Fourth, incident count from agent-generated code reaching production. This is the lagging indicator -- by the time an incident happens, the governance gap has already been there for a while. But tracking it over time reveals whether rule changes are having an effect. Fifth, review cycle time before and after governance rules are applied. If reviews take longer after adding rules, the rules may be creating complexity rather than reducing it. Treat governance as a living document iterated alongside the codebase. The rules that exist today should not be the rules that exist in six months -- they should be better, fewer, and more precise.
What_to_Build_Next
AGENTS.md is converging as a cross-tool standard. The Agentic AI Foundation, stewarded by the Linux Foundation with founding members including Anthropic, OpenAI, and Block, published the specification in 2026. Over 60,000 open-source projects have adopted it. The trajectory is clear: tool-specific rule files (CLAUDE.md, .cursorrules) will coexist with a universal AGENTS.md that carries conventions readable by any AI development tool.
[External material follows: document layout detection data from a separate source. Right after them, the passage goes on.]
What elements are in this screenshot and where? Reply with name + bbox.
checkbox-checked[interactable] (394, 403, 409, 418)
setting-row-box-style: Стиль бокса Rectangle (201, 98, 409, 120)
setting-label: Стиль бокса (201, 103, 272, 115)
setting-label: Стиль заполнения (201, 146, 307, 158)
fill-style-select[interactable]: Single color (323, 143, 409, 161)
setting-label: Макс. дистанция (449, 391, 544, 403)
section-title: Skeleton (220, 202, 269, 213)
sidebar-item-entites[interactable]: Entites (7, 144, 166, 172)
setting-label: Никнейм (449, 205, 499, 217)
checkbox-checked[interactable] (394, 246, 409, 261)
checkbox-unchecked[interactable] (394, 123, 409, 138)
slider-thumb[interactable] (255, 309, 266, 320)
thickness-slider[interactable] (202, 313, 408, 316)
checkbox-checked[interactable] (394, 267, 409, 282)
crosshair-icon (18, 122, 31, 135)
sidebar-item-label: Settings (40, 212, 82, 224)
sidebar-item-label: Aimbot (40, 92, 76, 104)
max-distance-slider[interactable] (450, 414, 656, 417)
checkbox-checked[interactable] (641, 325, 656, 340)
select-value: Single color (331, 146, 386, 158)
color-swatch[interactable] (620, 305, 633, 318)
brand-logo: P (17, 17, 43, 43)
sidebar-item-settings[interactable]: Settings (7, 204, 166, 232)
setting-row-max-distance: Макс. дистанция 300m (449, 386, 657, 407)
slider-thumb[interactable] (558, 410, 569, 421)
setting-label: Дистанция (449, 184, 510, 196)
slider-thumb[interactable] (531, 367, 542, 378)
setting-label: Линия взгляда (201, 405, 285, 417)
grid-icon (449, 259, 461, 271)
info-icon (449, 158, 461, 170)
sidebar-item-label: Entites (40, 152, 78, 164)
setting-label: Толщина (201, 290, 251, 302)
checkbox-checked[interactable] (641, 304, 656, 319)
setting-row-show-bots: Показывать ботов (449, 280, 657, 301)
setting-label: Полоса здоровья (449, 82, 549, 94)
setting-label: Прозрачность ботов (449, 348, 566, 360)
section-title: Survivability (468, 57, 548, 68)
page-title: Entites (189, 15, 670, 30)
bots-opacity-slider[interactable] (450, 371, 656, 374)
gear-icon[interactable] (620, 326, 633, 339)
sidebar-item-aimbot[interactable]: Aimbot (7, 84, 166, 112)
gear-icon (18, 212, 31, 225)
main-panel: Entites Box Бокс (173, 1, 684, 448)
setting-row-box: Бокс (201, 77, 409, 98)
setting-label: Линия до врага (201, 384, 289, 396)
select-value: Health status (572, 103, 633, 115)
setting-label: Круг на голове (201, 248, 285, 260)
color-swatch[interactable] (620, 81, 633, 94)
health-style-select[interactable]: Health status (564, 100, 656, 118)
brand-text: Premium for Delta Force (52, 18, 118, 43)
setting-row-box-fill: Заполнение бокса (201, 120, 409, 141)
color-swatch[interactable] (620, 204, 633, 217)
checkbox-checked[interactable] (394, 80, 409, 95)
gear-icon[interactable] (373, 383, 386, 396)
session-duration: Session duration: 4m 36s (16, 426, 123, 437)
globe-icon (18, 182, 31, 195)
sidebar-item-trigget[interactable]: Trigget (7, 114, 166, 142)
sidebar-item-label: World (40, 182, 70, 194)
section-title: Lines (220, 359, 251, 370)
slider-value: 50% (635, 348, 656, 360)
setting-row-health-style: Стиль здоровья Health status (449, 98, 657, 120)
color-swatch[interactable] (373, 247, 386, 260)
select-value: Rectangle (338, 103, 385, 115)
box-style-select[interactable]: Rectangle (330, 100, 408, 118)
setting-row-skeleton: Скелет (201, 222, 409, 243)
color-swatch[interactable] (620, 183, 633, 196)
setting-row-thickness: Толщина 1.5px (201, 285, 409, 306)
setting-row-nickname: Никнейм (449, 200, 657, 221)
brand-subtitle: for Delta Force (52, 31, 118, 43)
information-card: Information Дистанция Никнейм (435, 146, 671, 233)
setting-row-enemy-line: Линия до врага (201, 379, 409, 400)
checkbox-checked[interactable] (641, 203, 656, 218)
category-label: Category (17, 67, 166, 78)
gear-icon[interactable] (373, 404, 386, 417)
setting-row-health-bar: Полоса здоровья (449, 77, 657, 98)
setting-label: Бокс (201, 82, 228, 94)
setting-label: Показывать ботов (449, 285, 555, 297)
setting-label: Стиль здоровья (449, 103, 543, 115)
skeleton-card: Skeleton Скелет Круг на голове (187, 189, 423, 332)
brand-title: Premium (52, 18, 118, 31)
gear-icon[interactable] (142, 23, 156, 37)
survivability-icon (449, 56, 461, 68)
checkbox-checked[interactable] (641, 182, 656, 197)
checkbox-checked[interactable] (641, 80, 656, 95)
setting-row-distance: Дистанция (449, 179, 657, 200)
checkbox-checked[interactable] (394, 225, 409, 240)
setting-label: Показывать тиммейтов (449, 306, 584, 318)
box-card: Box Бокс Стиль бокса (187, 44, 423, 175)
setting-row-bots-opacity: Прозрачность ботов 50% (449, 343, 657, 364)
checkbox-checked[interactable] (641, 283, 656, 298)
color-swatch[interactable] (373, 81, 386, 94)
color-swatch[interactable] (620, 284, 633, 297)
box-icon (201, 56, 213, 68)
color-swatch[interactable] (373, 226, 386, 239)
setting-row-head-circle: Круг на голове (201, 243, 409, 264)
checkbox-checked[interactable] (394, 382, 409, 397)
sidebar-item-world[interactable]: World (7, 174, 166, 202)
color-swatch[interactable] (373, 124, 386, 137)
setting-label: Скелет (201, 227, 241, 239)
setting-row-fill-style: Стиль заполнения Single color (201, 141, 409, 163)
For practitioners building governance systems today, the practical implication is to keep tool-specific additions minimal and push shared conventions into a format that will survive a tool switch.
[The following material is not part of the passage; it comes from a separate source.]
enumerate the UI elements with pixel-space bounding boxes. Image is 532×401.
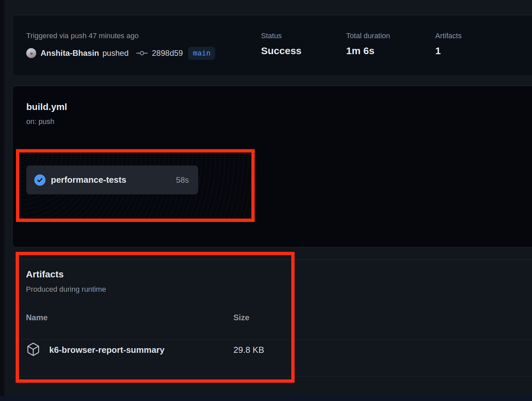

The broader pattern is that agent governance is not a solved problem -- it is an emerging discipline with new failure modes surfacing as adoption scales. The system documented across these three articles handles fourteen projects today. It will need to handle more, across more tools, with agents that are more capable and therefore more dangerous when ungoverned. The work is not building a system that works now. It is building one that can be maintained, extended, and corrected by the next person -- or the next agent -- that inherits it.
KEY_TAKEAWAYS
TAKEAWAY_01
The gap between enterprise governance frameworks and practitioner needs is the entire implementation layer. Published playbooks address risk taxonomies and compliance monitoring. They do not address how to write a CLAUDE.md, how to structure rules across repositories, or how to onboard an agent to a codebase. The three-file foundation -- global baseline, project conventions, conditional scoped rules -- is the minimum viable governance system, and it can be set up in an afternoon.
TAKEAWAY_02
Five failure modes appear consistently when scaling AI-assisted development: monolithic prompts, review bottlenecks, technical debt accumulation, security blind spots, and skipping fundamentals. Governance does not prevent these -- it encodes the engineering practices that counteract them, so the countermeasures persist across sessions, agents, and projects rather than depending on whoever happens to be paying attention.
TAKEAWAY_03
Governance without measurement degrades silently. Five proxy metrics -- PR rejection rate, onboarding time-to-first-useful-output, rule revision frequency, agent-generated incident count, and review cycle time -- provide the feedback loop that no published framework includes. If you are not measuring whether your rules are working, you are maintaining a system on faith.